Nasza Loteria SR - pasek na kartach artykułów

Ruch wahadłowy, czyli remont drogi

Stanisław Bartosik
Nic tak nie oburza jak urzędnicza niekompetencja. Tym bardziej, że płacą za nią zwykli ludzie, a nie ci, którzy bezsensowne decyzje podejmowali.

Tak będzie również i tym razem, chociaż przy odrobinie dobrej woli i myśleniu dalej niż na centymetr, mogło być inaczej.
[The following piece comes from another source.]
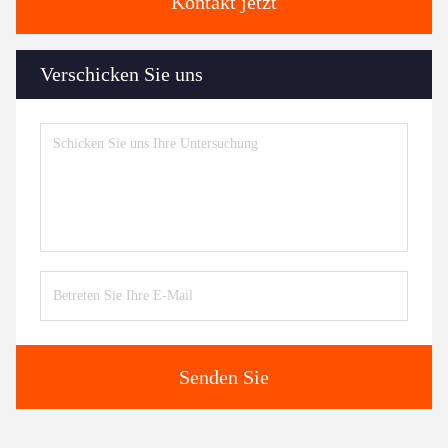
Kontakt jetzt
Verschicken Sie uns
Senden Sie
Dziś rozpoczyna się generalny remont drogi na Kubalonkę. Oznacza to, że licząca 10,5 tysiąca mieszkańców Beskidzka Trójwieś (Istebna, Koniaków, Jaworzynka) zostanie praktycznie odcięta od świata. Wyjazd do odległej o 15 kilometrów, a leżącej przecież po sąsiedzku Wisły, stanie się całodniową wyprawą. Chyba, że do Zameczku wpadnie prezydent RP. Wtedy zarówno wyjazd z domu jak i powrót do niego stanie się nierealny. Z zamykaniem drogi biegnącej obok rezydencji przez BOR-owców mieliśmy już do czynienia. Zresztą już samo mówienie o objeździe, w sytuacji gdy koło Zameczku ruch może odbywać się jedynie wahadłowo, jest mówiąc delikatnie nadużyciem.
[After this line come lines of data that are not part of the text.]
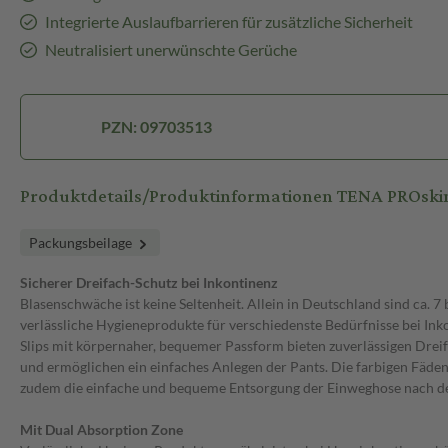
Integrierte Auslaufbarrieren für zusätzliche Sicherheit
Neutralisiert unerwünschte Gerüche
PZN: 09703513
Produktdetails/Produktinformationen TENA PROski
Packungsbeilage
Sicherer Dreifach-Schutz bei Inkontinenz
Blasenschwäche ist keine Seltenheit. Allein in Deutschland sind ca. 
verlässliche Hygieneprodukte für verschiedenste Bedürfnisse bei In
Slips mit körpernaher, bequemer Passform bieten zuverlässigen Drei
und ermöglichen ein einfaches Anlegen der Pants. Die farbigen Fäden 
zudem die einfache und bequeme Entsorgung der Einweghose nach d
Mit Dual Absorption Zone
Górale mają dobrą pamięć i w najbliższych wyborach samorządowych zapewne dadzą temu wyraz. Tym bardziej, że nie mają wątpliwości, iż przy odrobinie dobrej woli i umiejętnościach negocjacji można było sprawę załatwić inaczej. Nie od dziś z Istebnej do Wisły Czarne można przemieszczać się drogą przez Stecówkę. Biegnie ona m.in. przez tereny zarządzane przez Lasy Państwowe i w tym najprawdopodobniej tkwi przyczyna niemożności korzystania z niej. Ale co mieszkańców Istebnej obchodzi, że rządzący lasami, Wisłą i Trójwsią nie potrafią się dogadać i nie chcą im pomóc?
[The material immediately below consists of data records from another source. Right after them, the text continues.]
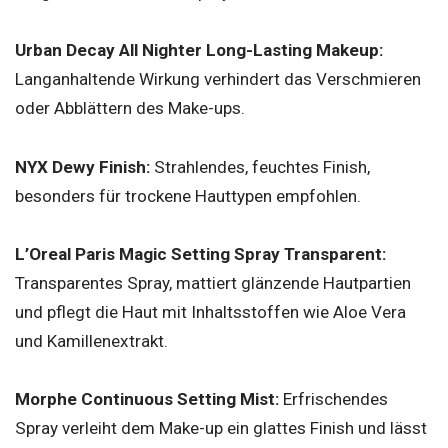
Urban Decay All Nighter Long-Lasting Makeup:
Langanhaltende Wirkung verhindert das Verschmieren
oder Abblättern des Make-ups.
NYX Dewy Finish:
Strahlendes, feuchtes Finish,
besonders für trockene Hauttypen empfohlen.
L’Oreal Paris Magic Setting Spray Transparent:
Transparentes Spray, mattiert glänzende Hautpartien
und pflegt die Haut mit Inhaltsstoffen wie Aloe Vera
und Kamillenextrakt.
Morphe Continuous Setting Mist:
Erfrischendes
Spray verleiht dem Make-up ein glattes Finish und lässt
Zapomniano też o możliwości wcześniejszego wyremontowania i wykorzystania tzw. starej drogi na Kubalonkę. Tylko, że to zapomnienie było najprawdopodobniej celowe. Jej część biegnie bowiem, jak twierdzą zawsze dobrze poinformowani gazdowie, przez tereny należące do jednej z prominentnych osób tego regionu. A ta nie zgodziła się, by samochody przetaczały się w pobliżu jej posesji. Jej prawo, ale gdyby trafiono na kogoś innego, zapewne nie byłoby problemu.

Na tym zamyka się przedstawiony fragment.